The Mystical Qabalah - Dion Fortune 2000
Conclusion
1. Having ended my study of that portion of the Holy Qabalah which is concerned with the Ten Sephiroth upon the Tree of Life, I can find no other words to say than: “The little done, the undone vast.”
2. This book will, I hope, be followed by other books. The Twenty-two Paths form a system of mystical psychology, being concerned with the relationship between the soul of man and the universe. As the Ten Sephiroth, being concerned with the Macrocosm, are the key to illumination, so are the Twenty-two Paths, being concerned with the relationship between Macrocosm and Microcosm, the key to divination; and divination, taken in its true sense, is spiritual diagnosis, a very different matter to fortune-telling.
3. The Spheres of the gods upon the Tree is also a matter of profound interest and immediate practical application, for they give the key to the rites that were performed as a means, and a very effectual means, of contacting and equilibrating those different forces that are personalised under the names of the gods.
4. All these things, however, require detailed knowledge, and that can only be got together gradually. It is more than one pen can do unaided, and I should welcome the correspondence of those who are interested in these subjects, not as research into antiquity, but as living forces that come home to men’s business and bosoms.

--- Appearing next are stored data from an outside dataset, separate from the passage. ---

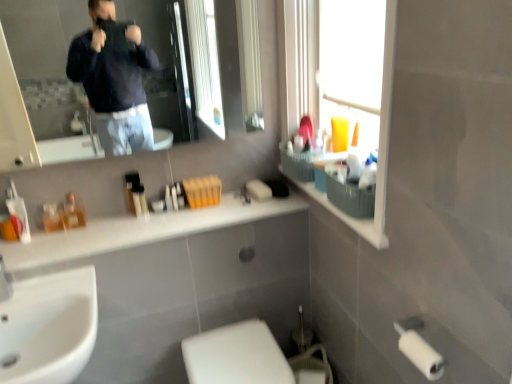 Question: Is white glossy sink at lower left further to camera compared to translucent plastic basket at upper right?

Choices:
 (A) no
 (B) yes

Answer: (B)

Question: Does white glossy sink at lower left have a lesser height compared to translucent plastic basket at upper right?

Choices:
 (A) yes
 (B) no

Answer: (A)

Question: Is translucent plastic basket at upper right completely or partially inside white glossy sink at lower left?

Choices:
 (A) yes
 (B) no

Answer: (B)

Question: From a real-world perspective, is white glossy sink at lower left beneath translucent plastic basket at upper right?

Choices:
 (A) no
 (B) yes

Answer: (B)

Question: Does white glossy sink at lower left come in front of translucent plastic basket at upper right?

Choices:
 (A) no
 (B) yes

Answer: (A)

Question: Considering the positions of point (380, 49) and point (308, 71), is point (380, 49) closer or farther from the camera than point (308, 71)?

Choices:
 (A) farther
 (B) closer

Answer: (B)

Question: Relative to translucent plastic basket at upper right, is transparent plastic window screen at upper right in front or behind?

Choices:
 (A) behind
 (B) front

Answer: (A)

Question: In terms of width, does transparent plastic window screen at upper right look wider or thinner when compared to translucent plastic basket at upper right?

Choices:
 (A) thin
 (B) wide

Answer: (B)

Question: From the image's perspective, is transparent plastic window screen at upper right located above or below translucent plastic basket at upper right?

Choices:
 (A) above
 (B) below

Answer: (A)

Question: In terms of width, does transparent plastic window screen at upper right look wider or thinner when compared to white matte soap at center?

Choices:
 (A) wide
 (B) thin

Answer: (A)

Question: Relative to white matte soap at center, is transparent plastic window screen at upper right in front or behind?

Choices:
 (A) behind
 (B) front

Answer: (B)

Question: Considering the positions of transparent plastic window screen at upper right and white matte soap at center in the image, is transparent plastic window screen at upper right taller or shorter than white matte soap at center?

Choices:
 (A) short
 (B) tall

Answer: (B)

Question: From the image's perspective, relative to white matte soap at center, is transparent plastic window screen at upper right above or below?

Choices:
 (A) below
 (B) above

Answer: (B)

Question: In the image, is white glossy toilet at lower center positioned in front of or behind white matte soap at center?

Choices:
 (A) front
 (B) behind

Answer: (A)

Question: From a real-world perspective, is white glossy toilet at lower center physically located above or below white matte soap at center?

Choices:
 (A) below
 (B) above

Answer: (A) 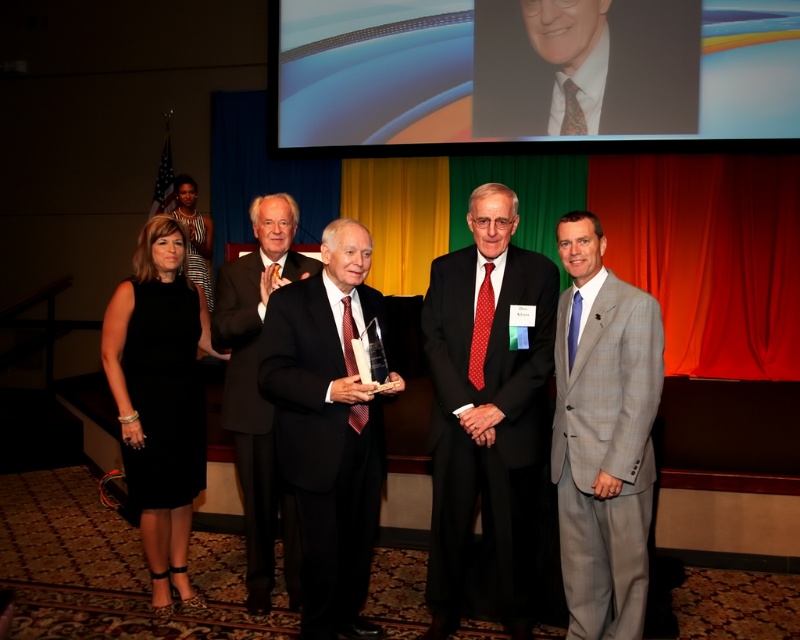 You are an event planner organizing a photo shoot for the award ceremony. You need to arrange the two individuals wearing the gray checkered suit at right and the black satin suit at center in a line for a group photo. Which individual should stand closer to the camera to ensure their suits are visible in the photo?

The gray checkered suit at right is smaller than the black satin suit at center. To ensure visibility, the gray checkered suit at right should stand closer to the camera so it appears larger in the photo, balancing the sizes of both suits.

You are an event planner organizing a photoshoot for the award ceremony. You need to ensure that the black silk suit at center and the black suit at center are positioned so that the shorter one is in the front. Which suit should be placed in front?

The black silk suit at center is shorter than the black suit at center, so the black silk suit at center should be placed in front to ensure it is visible. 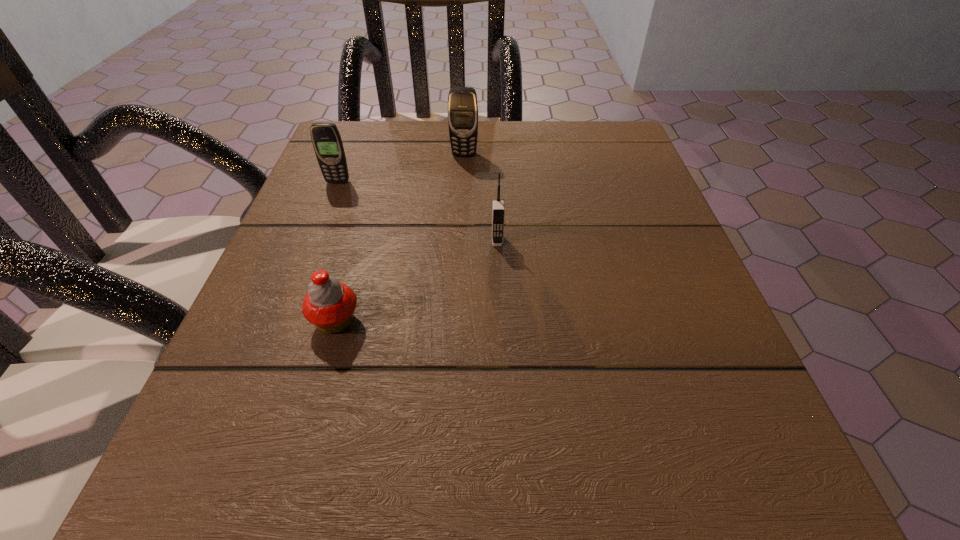 Locate an element on the screen. free space located 0.240m on the screen of the leftmost cellular telephone is located at coordinates (302, 272).

Where is `vacant space located on the right of the shortest object`? The height and width of the screenshot is (540, 960). vacant space located on the right of the shortest object is located at coordinates (575, 321).

This screenshot has height=540, width=960. Identify the location of cellular telephone at the left edge. (326, 139).

The width and height of the screenshot is (960, 540). Identify the location of cupcake situated at the left edge. (329, 304).

This screenshot has height=540, width=960. In order to click on object that is positioned at the far left corner in this screenshot , I will do `click(326, 139)`.

Where is `free space at the far edge`? Image resolution: width=960 pixels, height=540 pixels. free space at the far edge is located at coordinates 540,125.

This screenshot has width=960, height=540. In the image, there is a desktop. In order to click on free region at the left edge in this screenshot , I will do `click(262, 279)`.

Find the location of a particular element. free spot at the right edge of the desktop is located at coordinates (725, 363).

In the image, there is a desktop. At what (x,y) coordinates should I click in order to perform the action: click on blank space at the far left corner. Please return your answer as a coordinate pair (x, y). The height and width of the screenshot is (540, 960). Looking at the image, I should click on (379, 143).

Identify the location of free location at the near right corner. The height and width of the screenshot is (540, 960). (749, 471). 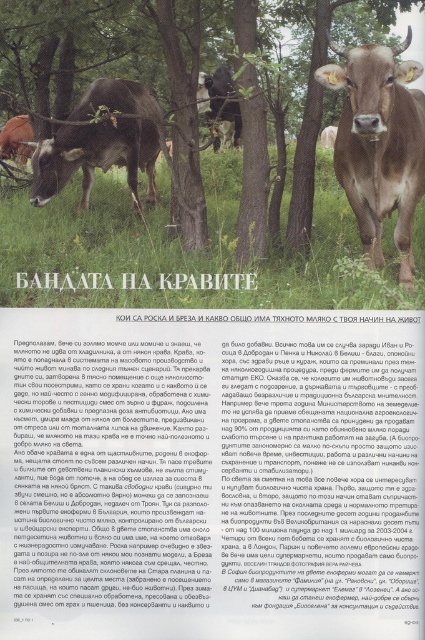 Question: Among these objects, which one is nearest to the camera?

Choices:
 (A) green leafy tree at center
 (B) brown glossy bull at center

Answer: (B)

Question: Considering the real-world distances, which object is farthest from the brown glossy bull at center?

Choices:
 (A) green grass at center
 (B) whitetextured papersign at center

Answer: (B)

Question: Can you confirm if whitetextured papersign at center is smaller than black glossy bull at center?

Choices:
 (A) yes
 (B) no

Answer: (A)

Question: Can you confirm if green grass at center is thinner than brown glossy bull at center?

Choices:
 (A) no
 (B) yes

Answer: (A)

Question: Which point appears farthest from the camera in this image?

Choices:
 (A) (68, 244)
 (B) (257, 285)
 (C) (28, 120)
 (D) (365, 131)

Answer: (C)

Question: In this image, where is green leafy tree at center located relative to brown glossy bull at center?

Choices:
 (A) right
 (B) left

Answer: (B) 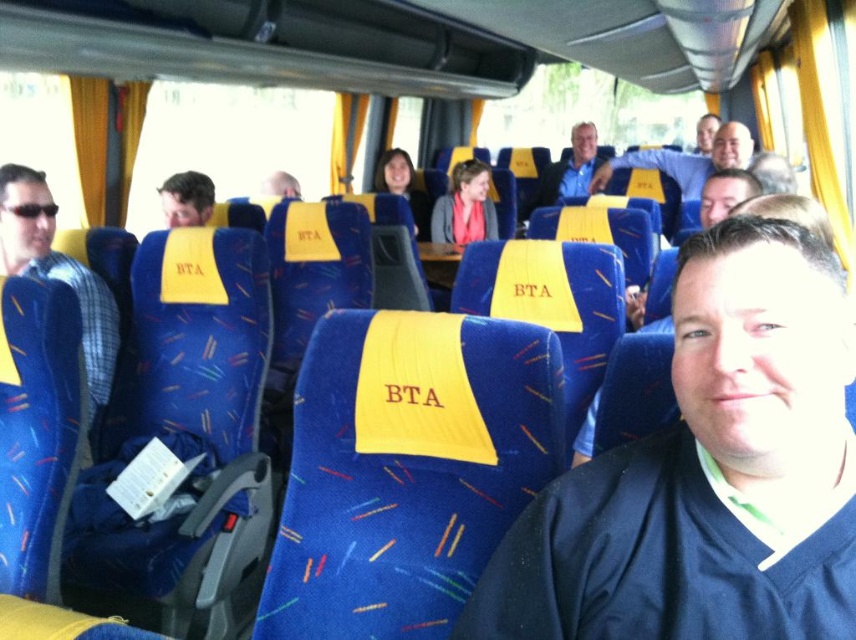 Question: Is plaid fabric shirt at left positioned behind matte blue shirt at center?

Choices:
 (A) no
 (B) yes

Answer: (A)

Question: Which object is farther from the camera taking this photo?

Choices:
 (A) matte black hair at upper center
 (B) blue fabric seat at center

Answer: (B)

Question: Estimate the real-world distances between objects in this image. Which object is farther from the blue fabric seat at center?

Choices:
 (A) white hair at center
 (B) matte black hair at upper center
 (C) matte yellow seat at center

Answer: (B)

Question: Is matte blue shirt at lower right closer to camera compared to matte blue shirt at center?

Choices:
 (A) yes
 (B) no

Answer: (A)

Question: Which object appears farthest from the camera in this image?

Choices:
 (A) matte blue shirt at lower right
 (B) matte blue shirt at center
 (C) matte yellow seat at center
 (D) white hair at center

Answer: (C)

Question: Does matte blue shirt at lower right appear on the left side of matte black hair at upper center?

Choices:
 (A) no
 (B) yes

Answer: (A) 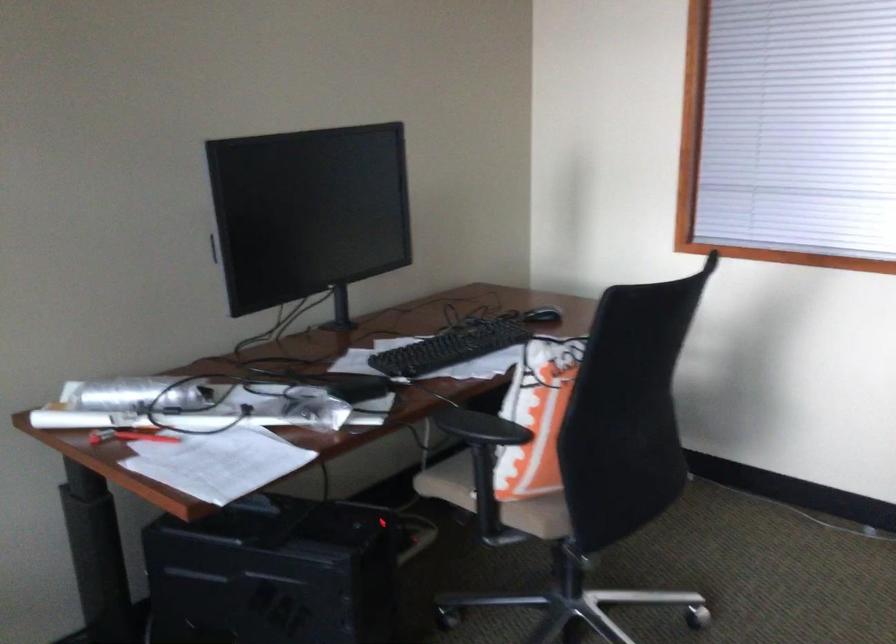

5. All that remains to us of ceremonial in the West is in the hands of the Church, the Masons, and the producers of cabaret. All three are effectual after their kind: the Church evoking love of God; Masonry evoking love of man; and cabaret evoking love of women.
6. Viewed as a means of invoking the spirit of God, ceremonial is pure superstition; but viewed as a means of evoking the spirit of man, it is pure psychology, and that is how I view it. It is a lost art in the West, but an art that is well worth reviving.
7. In these pages I have given the philosophical basis on which this art rests. Its practical application depends not only upon technical knowledge; but upon the development of certain powers in the mind by careful and prolonged training, of which the first is the power of concentration, and the second the power of visual imagination. It is concerning the power of the visual imagination that we are so lamentably ignorant in the West. Coue just missed the turning when he sought in prolonged attention a substitute for spontaneous emotion.